#### Task to carry out
When a line in the listing below contains the word "Afrika", return a copy of that line.
* * * * * * *
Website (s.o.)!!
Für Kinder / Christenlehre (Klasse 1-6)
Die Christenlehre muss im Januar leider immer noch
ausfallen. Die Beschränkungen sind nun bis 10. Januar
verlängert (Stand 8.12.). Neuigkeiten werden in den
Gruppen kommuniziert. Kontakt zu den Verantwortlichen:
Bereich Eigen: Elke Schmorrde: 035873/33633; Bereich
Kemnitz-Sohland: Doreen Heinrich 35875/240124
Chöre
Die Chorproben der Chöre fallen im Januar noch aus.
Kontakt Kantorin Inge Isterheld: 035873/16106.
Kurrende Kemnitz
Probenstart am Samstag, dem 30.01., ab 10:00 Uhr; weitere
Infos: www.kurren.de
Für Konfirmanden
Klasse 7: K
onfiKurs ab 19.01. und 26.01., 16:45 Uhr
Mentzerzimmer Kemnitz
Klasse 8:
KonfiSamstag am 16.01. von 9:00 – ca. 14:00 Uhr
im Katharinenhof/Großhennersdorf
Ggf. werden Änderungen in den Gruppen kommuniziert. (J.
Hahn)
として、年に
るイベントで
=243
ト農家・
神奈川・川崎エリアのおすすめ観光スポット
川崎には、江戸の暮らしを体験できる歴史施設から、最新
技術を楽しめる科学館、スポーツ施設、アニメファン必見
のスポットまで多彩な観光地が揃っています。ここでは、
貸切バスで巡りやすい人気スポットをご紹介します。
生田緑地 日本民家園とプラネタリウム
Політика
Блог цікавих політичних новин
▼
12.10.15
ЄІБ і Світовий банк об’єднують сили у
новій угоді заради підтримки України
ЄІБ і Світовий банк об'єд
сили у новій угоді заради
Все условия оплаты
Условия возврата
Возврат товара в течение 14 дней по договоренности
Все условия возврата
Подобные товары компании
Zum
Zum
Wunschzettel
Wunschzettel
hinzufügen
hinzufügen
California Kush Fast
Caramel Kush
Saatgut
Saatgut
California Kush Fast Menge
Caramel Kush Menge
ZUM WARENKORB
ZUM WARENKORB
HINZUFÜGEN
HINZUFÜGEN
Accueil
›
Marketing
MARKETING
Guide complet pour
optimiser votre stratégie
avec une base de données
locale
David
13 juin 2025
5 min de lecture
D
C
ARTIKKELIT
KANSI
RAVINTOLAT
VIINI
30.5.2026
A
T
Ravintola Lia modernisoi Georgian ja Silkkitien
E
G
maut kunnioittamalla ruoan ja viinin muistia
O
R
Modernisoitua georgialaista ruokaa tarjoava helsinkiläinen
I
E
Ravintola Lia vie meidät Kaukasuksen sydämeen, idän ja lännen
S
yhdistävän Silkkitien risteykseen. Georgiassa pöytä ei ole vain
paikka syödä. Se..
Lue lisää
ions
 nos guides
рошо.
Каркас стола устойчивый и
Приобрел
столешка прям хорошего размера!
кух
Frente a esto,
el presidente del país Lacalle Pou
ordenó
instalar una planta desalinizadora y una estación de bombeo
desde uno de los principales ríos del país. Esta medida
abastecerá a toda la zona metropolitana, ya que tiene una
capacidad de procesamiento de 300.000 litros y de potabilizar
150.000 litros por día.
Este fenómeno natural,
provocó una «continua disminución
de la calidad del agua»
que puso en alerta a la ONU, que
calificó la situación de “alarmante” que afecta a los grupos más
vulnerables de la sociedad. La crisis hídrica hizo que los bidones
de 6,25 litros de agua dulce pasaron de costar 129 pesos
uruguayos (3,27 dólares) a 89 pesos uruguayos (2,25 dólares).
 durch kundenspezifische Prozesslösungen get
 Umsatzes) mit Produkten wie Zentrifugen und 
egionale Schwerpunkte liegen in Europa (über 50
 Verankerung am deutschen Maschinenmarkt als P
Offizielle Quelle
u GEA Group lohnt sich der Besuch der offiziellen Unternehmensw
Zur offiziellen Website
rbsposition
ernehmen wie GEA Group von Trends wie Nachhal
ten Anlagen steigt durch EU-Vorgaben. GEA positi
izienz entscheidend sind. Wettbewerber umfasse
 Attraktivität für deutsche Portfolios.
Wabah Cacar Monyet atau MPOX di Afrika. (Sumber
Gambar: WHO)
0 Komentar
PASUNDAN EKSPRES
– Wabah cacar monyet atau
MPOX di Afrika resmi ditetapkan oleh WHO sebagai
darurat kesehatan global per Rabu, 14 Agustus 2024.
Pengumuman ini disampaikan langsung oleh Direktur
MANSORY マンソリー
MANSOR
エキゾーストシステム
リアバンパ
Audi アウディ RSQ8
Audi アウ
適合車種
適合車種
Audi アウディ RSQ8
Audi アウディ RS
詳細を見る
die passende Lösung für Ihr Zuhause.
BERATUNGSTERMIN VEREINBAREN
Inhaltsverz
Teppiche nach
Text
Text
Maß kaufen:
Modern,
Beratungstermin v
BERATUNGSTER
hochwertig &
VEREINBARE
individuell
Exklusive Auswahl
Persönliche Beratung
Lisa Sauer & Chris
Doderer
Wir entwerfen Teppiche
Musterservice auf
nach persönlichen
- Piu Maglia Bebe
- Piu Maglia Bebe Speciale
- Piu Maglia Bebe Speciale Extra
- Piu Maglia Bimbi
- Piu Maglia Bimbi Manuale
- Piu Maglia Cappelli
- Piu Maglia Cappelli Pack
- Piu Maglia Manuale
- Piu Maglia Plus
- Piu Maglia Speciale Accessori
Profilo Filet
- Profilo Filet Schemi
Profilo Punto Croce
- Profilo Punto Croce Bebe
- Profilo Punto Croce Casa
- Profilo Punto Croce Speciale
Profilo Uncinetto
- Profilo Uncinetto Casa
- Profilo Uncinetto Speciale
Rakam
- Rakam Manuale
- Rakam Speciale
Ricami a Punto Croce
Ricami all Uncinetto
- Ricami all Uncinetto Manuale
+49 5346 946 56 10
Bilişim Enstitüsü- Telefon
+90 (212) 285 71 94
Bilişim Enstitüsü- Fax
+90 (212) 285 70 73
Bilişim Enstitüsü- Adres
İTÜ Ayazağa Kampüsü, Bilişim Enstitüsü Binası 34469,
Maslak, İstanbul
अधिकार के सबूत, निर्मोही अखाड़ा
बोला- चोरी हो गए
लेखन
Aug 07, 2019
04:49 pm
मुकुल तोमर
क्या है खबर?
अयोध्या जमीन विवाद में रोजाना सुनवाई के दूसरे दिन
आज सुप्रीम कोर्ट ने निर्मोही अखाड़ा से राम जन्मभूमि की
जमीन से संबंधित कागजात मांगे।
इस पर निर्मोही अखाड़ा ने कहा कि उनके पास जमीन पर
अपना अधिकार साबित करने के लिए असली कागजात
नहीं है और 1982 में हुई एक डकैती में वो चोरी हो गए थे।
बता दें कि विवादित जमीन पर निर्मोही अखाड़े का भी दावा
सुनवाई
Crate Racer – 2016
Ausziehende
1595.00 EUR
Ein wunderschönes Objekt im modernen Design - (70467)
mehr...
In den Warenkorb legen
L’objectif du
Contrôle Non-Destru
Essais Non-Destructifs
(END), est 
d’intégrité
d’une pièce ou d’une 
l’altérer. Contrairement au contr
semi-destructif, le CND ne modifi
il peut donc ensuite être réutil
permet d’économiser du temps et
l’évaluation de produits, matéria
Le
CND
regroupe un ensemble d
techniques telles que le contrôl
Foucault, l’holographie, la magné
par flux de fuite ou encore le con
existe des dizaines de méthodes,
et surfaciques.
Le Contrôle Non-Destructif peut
* * * * * * *
#### Written response
Wabah Cacar Monyet atau MPOX di Afrika. (Sumber
MPOX di Afrika resmi ditetapkan oleh WHO sebagai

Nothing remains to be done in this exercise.